▶ **Available records**:
━━━━━━━━━━

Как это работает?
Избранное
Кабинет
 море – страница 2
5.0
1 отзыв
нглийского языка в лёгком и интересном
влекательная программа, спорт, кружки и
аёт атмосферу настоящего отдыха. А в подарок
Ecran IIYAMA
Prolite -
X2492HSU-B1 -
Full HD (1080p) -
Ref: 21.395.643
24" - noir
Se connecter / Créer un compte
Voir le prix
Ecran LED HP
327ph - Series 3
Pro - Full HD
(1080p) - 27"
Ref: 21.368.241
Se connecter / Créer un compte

━━━━━━━━━━

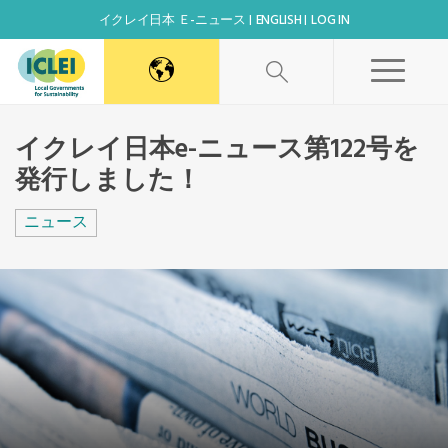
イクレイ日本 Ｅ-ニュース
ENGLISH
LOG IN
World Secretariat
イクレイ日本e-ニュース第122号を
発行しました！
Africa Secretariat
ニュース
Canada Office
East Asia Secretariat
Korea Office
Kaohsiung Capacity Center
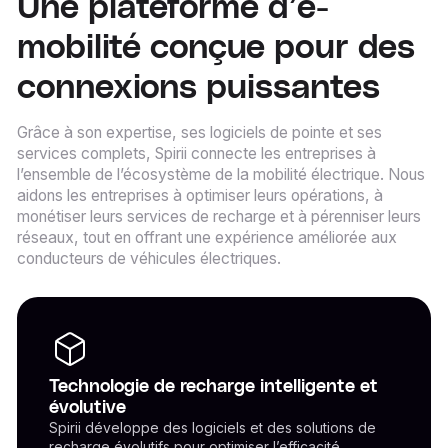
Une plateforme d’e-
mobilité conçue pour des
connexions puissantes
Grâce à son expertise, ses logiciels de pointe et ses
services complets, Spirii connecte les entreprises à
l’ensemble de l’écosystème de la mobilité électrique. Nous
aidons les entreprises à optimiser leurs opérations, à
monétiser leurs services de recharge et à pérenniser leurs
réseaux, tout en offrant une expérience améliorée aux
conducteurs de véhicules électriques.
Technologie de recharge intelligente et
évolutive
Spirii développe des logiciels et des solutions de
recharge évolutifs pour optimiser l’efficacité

━━━━━━━━━━

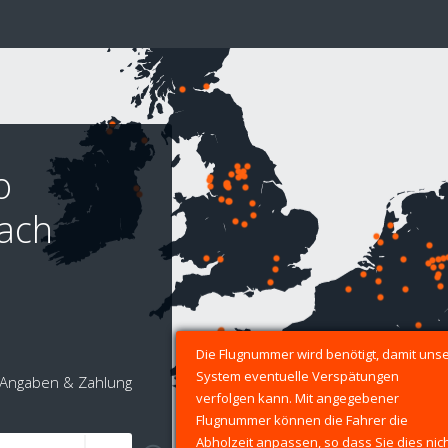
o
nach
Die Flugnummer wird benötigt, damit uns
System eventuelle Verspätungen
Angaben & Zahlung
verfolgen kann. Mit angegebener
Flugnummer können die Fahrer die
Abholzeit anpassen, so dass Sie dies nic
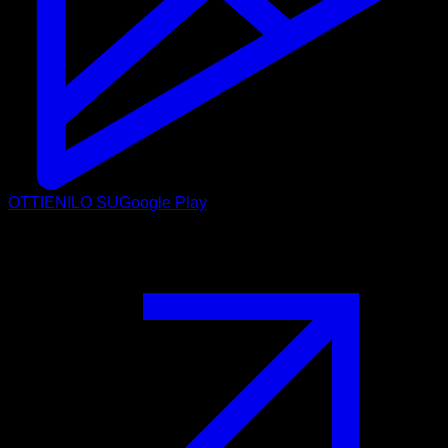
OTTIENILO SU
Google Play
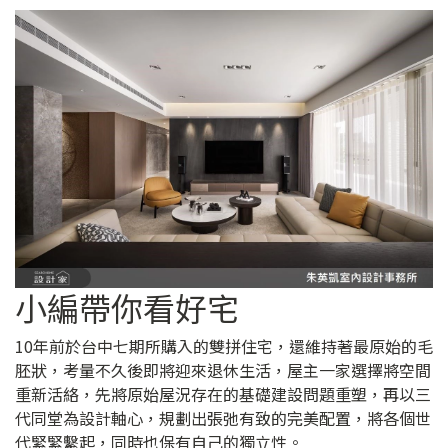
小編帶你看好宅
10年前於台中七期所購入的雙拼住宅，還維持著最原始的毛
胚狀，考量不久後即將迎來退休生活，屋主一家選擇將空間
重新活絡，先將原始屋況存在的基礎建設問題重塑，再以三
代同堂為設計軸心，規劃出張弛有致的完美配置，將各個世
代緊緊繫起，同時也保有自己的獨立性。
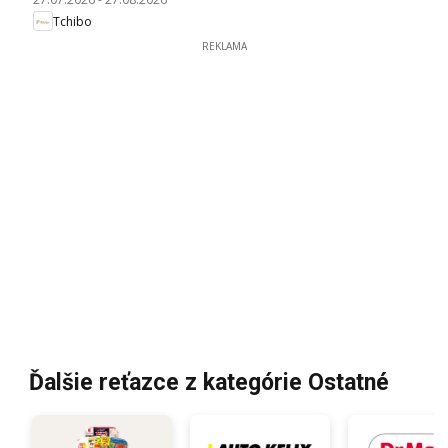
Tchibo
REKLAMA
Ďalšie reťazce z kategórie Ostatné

━━━━━━━━━━

▶ **Work instruction**: The answer must consist solely of the number of lines in the entries that contain the word "Spirii".

▶ **Written solution**: 2